We all know how easy it is to do practically anything, rather than have those difficult conversations. Apart from the few of us who love confrontation, for many it’s just something we don’t feel very equipped to do.
Some of the reasons we feel so reluctant are because we lack the skills or the confidence to tackle them. Sometimes it’s because the task seems so difficult, that we don’t think we have time.
In our professional lives, avoiding a difficult conversation might mean not pulling up your best sales manager because of her offensive behaviour to a junior member of the team.
Or failing to have a word with your closest colleague because his constant sniping about the company’s restructuring plans is having a detrimental effect on general staff morale.
We tend to think of difficult conversations being mainly the preserve of managers and team members. Tricky situations that need tackling occur among peers as well.
Simply the perception that the conversation will be difficult (before a single word is even uttered) is enough to magnify the level of dread and concern about having to have it. However, if it’s the deadweight of difficulty that’s stopping you then surely the next step is to imagine how you will feel once the conversation is over. Imagine the clouds parting after a storm to let the sunshine through. Feels good, doesn’t it?
If we avoid these conversations it will only create further problems down the line. Wrestling with unresolved issues robs individuals of energy. Delaying tactics can have a dysfunctional effect on teams, affecting morale and productivity.

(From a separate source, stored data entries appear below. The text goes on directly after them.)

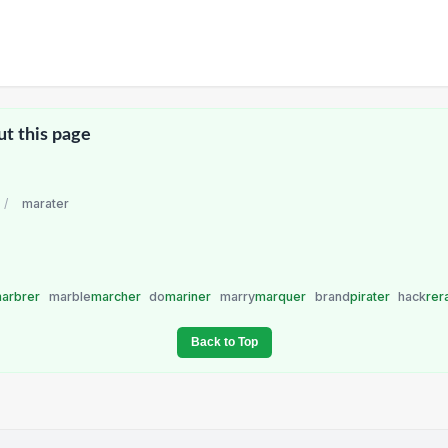
ut this page
/
marater
arbrer
marble
marcher
do
mariner
marry
marquer
brand
pirater
hack
rer
Back to Top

The CBI estimates that conflict costs UK business £33 billion per year – taking up 20% of leadership time and losing up to 370 million working days.
So instead of avoiding difficult conversations, the more constructive – and cost-effective – option is to ensure you and your employees have the confidence to conquer fear, and learn how to hold conversations in a positive and skilled way.
And these techniques give you the tools to become more influential and persuasive in the workplace too.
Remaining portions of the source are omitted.